[Stored dataset items]
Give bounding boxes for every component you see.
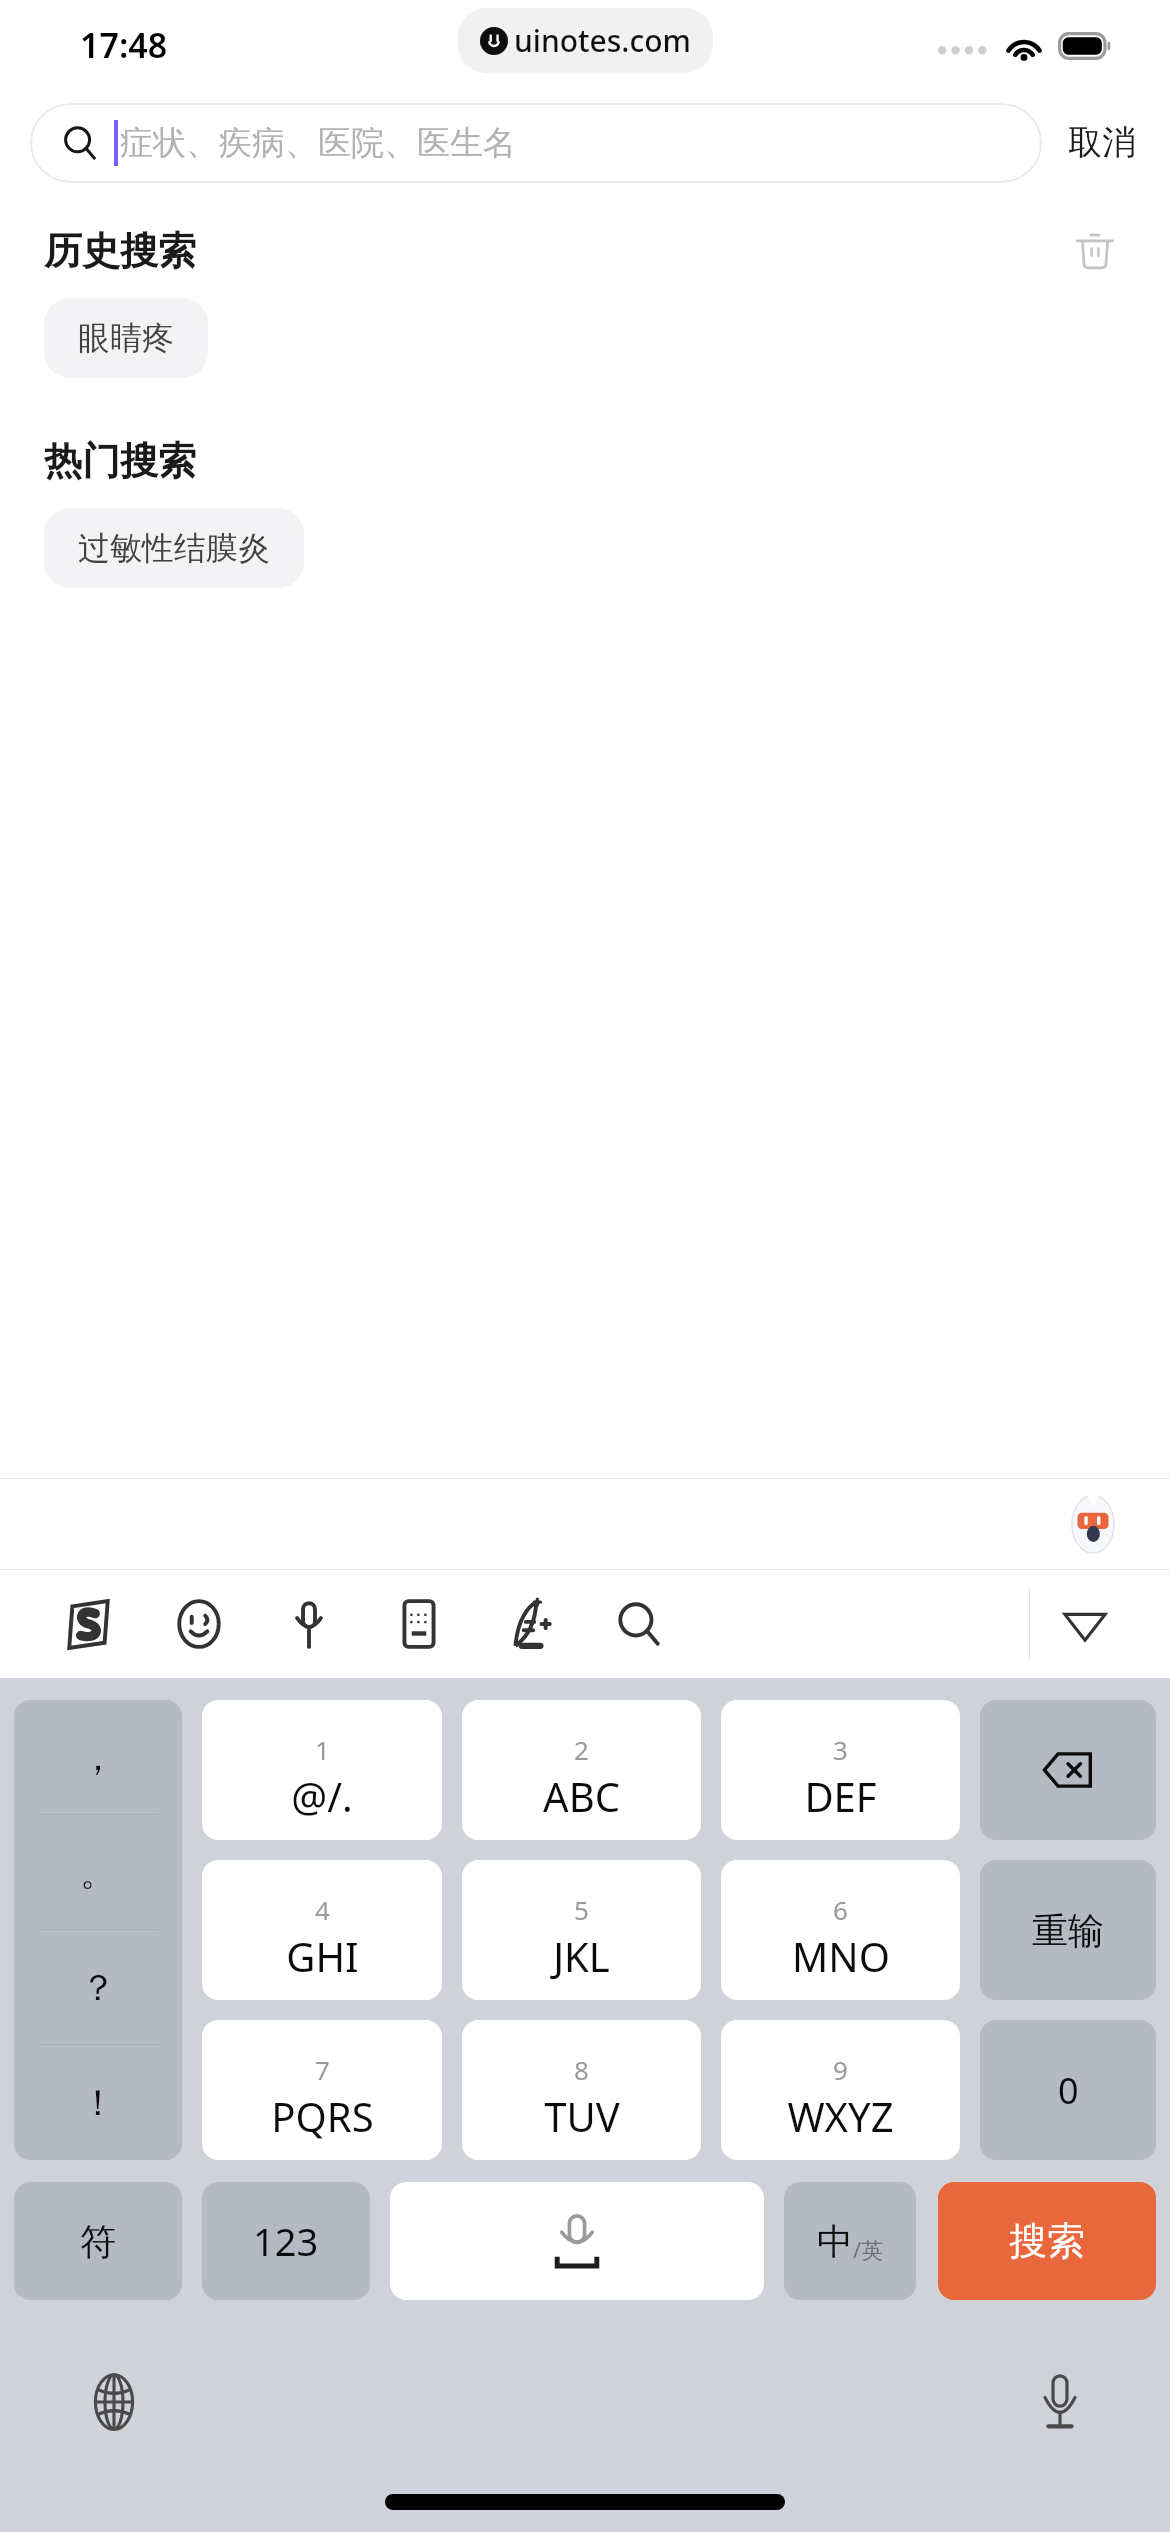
staticText: ？ [80,1965,116,2010]
button[interactable]: 4 [202,1860,442,2000]
button[interactable]: ！ [14,2045,182,2160]
staticText: 符 [80,2219,116,2264]
staticText: 历史搜索 [44,227,196,275]
staticText: ABC [543,1769,620,1823]
staticText: JKL [553,1929,610,1983]
button[interactable]: 语音输入 [254,1570,364,1678]
staticText: GHI [286,1929,359,1983]
button[interactable]: 搜狗输入法 [34,1570,144,1678]
button[interactable]: 2 [462,1700,701,1840]
button[interactable]: 。 [14,1815,182,1930]
button[interactable]: 表情 [144,1570,254,1678]
staticText: 症状、疾病、医院、医生名 [120,122,516,164]
staticText: @/. [291,1769,353,1823]
staticText: 123 [253,2215,319,2267]
button[interactable]: 手写输入 [474,1570,584,1678]
staticText: WXYZ [787,2089,894,2143]
button[interactable]: 症状、疾病、医院、医生名 [30,103,1042,183]
staticText: 过敏性结膜炎 [78,528,270,568]
staticText: 3 [833,1732,848,1767]
button[interactable]: 切换语言 [78,2366,150,2438]
staticText: /英 [853,2234,884,2264]
staticText: 。 [80,1850,116,1895]
button[interactable]: 过敏性结膜炎 [44,508,304,588]
staticText: 取消 [1068,121,1136,164]
button[interactable]: 7 [202,2020,442,2160]
staticText: DEF [804,1769,877,1823]
staticText: 中 [817,2219,853,2264]
button[interactable]: 清除历史搜索 [1064,224,1126,278]
button[interactable]: 6 [721,1860,960,2000]
button[interactable]: 键盘设置 [364,1570,474,1678]
staticText: 眼睛疼 [78,318,174,358]
staticText: 4 [315,1892,330,1927]
button[interactable]: 0 [980,2020,1156,2160]
button[interactable]: 退格 [980,1700,1156,1840]
button[interactable]: 语音输入 [1024,2366,1096,2438]
staticText: 0 [1058,2066,1079,2115]
staticText: MNO [792,1929,890,1983]
staticText: 17:48 [80,22,168,68]
button[interactable]: 取消 [1042,111,1140,174]
staticText: 7 [315,2052,330,2087]
button[interactable]: 眼睛疼 [44,298,208,378]
staticText: 热门搜索 [44,437,196,485]
staticText: PQRS [271,2089,374,2143]
button[interactable]: 8 [462,2020,701,2160]
button[interactable]: 1 [202,1700,442,1840]
button[interactable]: 3 [721,1700,960,1840]
staticText: ， [80,1735,116,1780]
staticText: 8 [574,2052,589,2087]
button[interactable]: 5 [462,1860,701,2000]
staticText: 9 [833,2052,848,2087]
staticText: 6 [833,1892,848,1927]
staticText: 重输 [1032,1908,1104,1953]
button[interactable]: ， [14,1700,182,1815]
button[interactable]: 123 [202,2182,370,2300]
button[interactable]: 收起键盘 [1030,1570,1140,1678]
staticText: 1 [315,1732,330,1767]
button[interactable]: 符 [14,2182,182,2300]
button[interactable]: 空格 [390,2182,764,2300]
button[interactable]: 9 [721,2020,960,2160]
button[interactable]: 中英文切换 [784,2182,916,2300]
staticText: ！ [80,2080,116,2125]
button[interactable]: 搜索 [584,1570,694,1678]
staticText: TUV [544,2089,620,2143]
button[interactable]: 搜索 [938,2182,1156,2300]
button[interactable]: 输入法助手 [1058,1489,1128,1559]
button[interactable]: 重输 [980,1860,1156,2000]
staticText: 2 [574,1732,589,1767]
button[interactable]: ？ [14,1930,182,2045]
staticText: 搜索 [1009,2217,1085,2265]
staticText: uinotes.com [514,20,691,61]
staticText: 5 [574,1892,589,1927]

== BRIEF ==
Exclude images and repeat all entries exactly.

== EXERCISE RESULT ==
Give bounding boxes for every component you see.
staticText: ？ [80,1965,116,2010]
button[interactable]: 4 [202,1860,442,2000]
button[interactable]: ！ [14,2045,182,2160]
staticText: 符 [80,2219,116,2264]
staticText: 历史搜索 [44,227,196,275]
staticText: ABC [543,1769,620,1823]
staticText: JKL [553,1929,610,1983]
button[interactable]: 语音输入 [254,1570,364,1678]
staticText: GHI [286,1929,359,1983]
button[interactable]: 搜狗输入法 [34,1570,144,1678]
button[interactable]: 2 [462,1700,701,1840]
button[interactable]: 。 [14,1815,182,1930]
button[interactable]: 表情 [144,1570,254,1678]
staticText: 症状、疾病、医院、医生名 [120,122,516,164]
staticText: @/. [291,1769,353,1823]
staticText: 123 [253,2215,319,2267]
button[interactable]: 手写输入 [474,1570,584,1678]
staticText: WXYZ [787,2089,894,2143]
button[interactable]: 症状、疾病、医院、医生名 [30,103,1042,183]
staticText: 过敏性结膜炎 [78,528,270,568]
staticText: 3 [833,1732,848,1767]
button[interactable]: 切换语言 [78,2366,150,2438]
staticText: /英 [853,2234,884,2264]
staticText: 。 [80,1850,116,1895]
button[interactable]: 过敏性结膜炎 [44,508,304,588]
staticText: 取消 [1068,121,1136,164]
button[interactable]: 7 [202,2020,442,2160]
staticText: DEF [804,1769,877,1823]
staticText: 中 [817,2219,853,2264]
button[interactable]: 清除历史搜索 [1064,224,1126,278]
button[interactable]: 6 [721,1860,960,2000]
button[interactable]: 键盘设置 [364,1570,474,1678]
staticText: 眼睛疼 [78,318,174,358]
staticText: 4 [315,1892,330,1927]
button[interactable]: 0 [980,2020,1156,2160]
button[interactable]: 退格 [980,1700,1156,1840]
button[interactable]: 语音输入 [1024,2366,1096,2438]
staticText: 0 [1058,2066,1079,2115]
staticText: MNO [792,1929,890,1983]
staticText: 17:48 [80,22,168,68]
button[interactable]: 取消 [1042,111,1140,174]
staticText: 7 [315,2052,330,2087]
button[interactable]: 眼睛疼 [44,298,208,378]
staticText: 热门搜索 [44,437,196,485]
staticText: PQRS [271,2089,374,2143]
button[interactable]: 8 [462,2020,701,2160]
button[interactable]: 1 [202,1700,442,1840]
button[interactable]: 3 [721,1700,960,1840]
staticText: ， [80,1735,116,1780]
staticText: 8 [574,2052,589,2087]
button[interactable]: 5 [462,1860,701,2000]
staticText: 9 [833,2052,848,2087]
staticText: 6 [833,1892,848,1927]
staticText: 重输 [1032,1908,1104,1953]
button[interactable]: ， [14,1700,182,1815]
button[interactable]: 123 [202,2182,370,2300]
button[interactable]: 收起键盘 [1030,1570,1140,1678]
staticText: 1 [315,1732,330,1767]
button[interactable]: 符 [14,2182,182,2300]
button[interactable]: 空格 [390,2182,764,2300]
button[interactable]: 9 [721,2020,960,2160]
button[interactable]: 中英文切换 [784,2182,916,2300]
staticText: ！ [80,2080,116,2125]
button[interactable]: 搜索 [584,1570,694,1678]
staticText: TUV [544,2089,620,2143]
button[interactable]: 搜索 [938,2182,1156,2300]
button[interactable]: 输入法助手 [1058,1489,1128,1559]
button[interactable]: 重输 [980,1860,1156,2000]
staticText: 2 [574,1732,589,1767]
button[interactable]: ？ [14,1930,182,2045]
staticText: 搜索 [1009,2217,1085,2265]
staticText: uinotes.com [514,20,691,61]
staticText: 5 [574,1892,589,1927]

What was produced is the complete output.